The 2nd floor walkway, lined with silk and souvenir shops

View from the second floor

Looking into the courtyard

Square outside of the market

It was so warm out that I was about ready to jump into that fountain, the water looked so nice!

Near the market

On the way to Koza Han

Oh yeah, and the walk there was also a bit unexpected. I plotted a route from the metro stop to Koza Han without any clue about what was along the way. It turned out that most of the walk was on this massive pedestrian market street called the “Long Bazaar”. It was PACKED with people, and if I wasn’t enjoying people-watching so much, I might have wished that it was a little calmer.

Right next to Koza Han is the Grand Mosque of Bursa, or Ulu Camii, built in the late 1390s. It’s the biggest mosque in Bursa which is already enough to make it worth a visit, but there’s also an uncommon interior feature – a fountain, directly in the center of the mosque.


Fountain inside the mosque

There’s one of those “maybe true or maybe not but told like it’s fact” stories associated with the construction of the mosque and the strange addition of the fountain. The story goes that the Ottoman Sultan wanted to build a grand mosque for Bursa, the capital at the time. He started buying plots of land, but one old woman repeatedly refused to sell… and her property, of course, was in the very center of the site. When the woman died, her land was acquired, and construction of the mosque finally moved forward. She didn’t leave a will or anything, so legally, no one knew her final intentions for her property. To avoid the risk of having people pray on potentially illegitimately acquired land, the architects were directed to place a fountain there. In another version of the story, the woman had a dream that finally changed her mind, and after she sold the land, the fountain was built there in her honor.

Another fountain view

Dome over the fountain

Some of the paintings inside were very nice

The mosque is HUGE!

So much space, and it seemed like all of it was being used! There were tourists, people praying, kids running around, moms hanging out, people studying and reading… it was like a community center.

After leaving the Grand Mosque, we had just enough time to make it to another well-known mosque in the city, the Green Mosque (Yesil Camii), before having to head to the metro and start our trek back to the hostel. This mosque was built in 1424 by Sultan Mehmet I and gets its name from, you guessed it, the green color of the interior décor.

Another covered market that we happened to stumble into. So many Turkish flags!

Window at the end of the market

We wove our way through the streets, only getting lost maybe once or twice… no comment on who was navigating (it was me)… before arriving at the mosque JUST as afternoon prayer was starting. Perfect timing… NOT!

Since I’m a woman and the women in that mosque have a separate prayer room (sometimes it’s within the same central space but is along the side or in a balcony or something, but this time it was a whole separate room), I couldn’t go in to see the main sanctuary while prayer was happening. I was happy to be able to just look in the window though. The details were all spectacular!

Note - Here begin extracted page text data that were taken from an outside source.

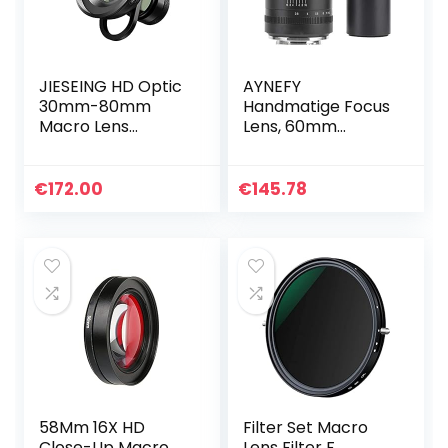
JIESEING HD Optic
AYNEFY
30mm-80mm
Handmatige Focus
Macro Lens
Lens, 60mm
Telefoon Camera
F2.8/F16 diafragma
Lens Super Macro
APS-C Macro Lens
Lentes voor
Zwart, for M4/3
€
172.00
€
145.78
smartphones
Mount
58Mm 16X HD
Filter Set Macro
Close-Up Macro
Lens Filter F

If we had all the time in the world, we would have waited around until prayer time was over and we could wander around as we pleased. Since we absolutely did not have all the time in the world, we had to run out before it was over, and I had to be content with my through-the-window views (not so bad, honestly, but that does mean I don’t have any interior pictures… okay actually I have no pictures because I completely forgot to take some of the outside. It was hectic when we got there, and we were in a rush when we left. Oops).

This weirdo building is the “Panorama Conquest Museum” which tells the story of the conquest of Bursa and the foundation of the Ottoman Empire.

Thankfully, everything after that went without a hitch. We made our way to the closest metro station, rode the metro to the end, hopped on a bus, rode again to the very end, and collapsed onto the ferry in exhaustion. Despite getting back to the hostel around 9PM, it felt like midnight (for all you party animals out there who think that midnight is like midday, I like to go to bed at about 10PM… so midnight is extremely late). Definitely not the most relaxing of days, but I’m glad that I managed to see a tiny bit of the country beyond Istanbul!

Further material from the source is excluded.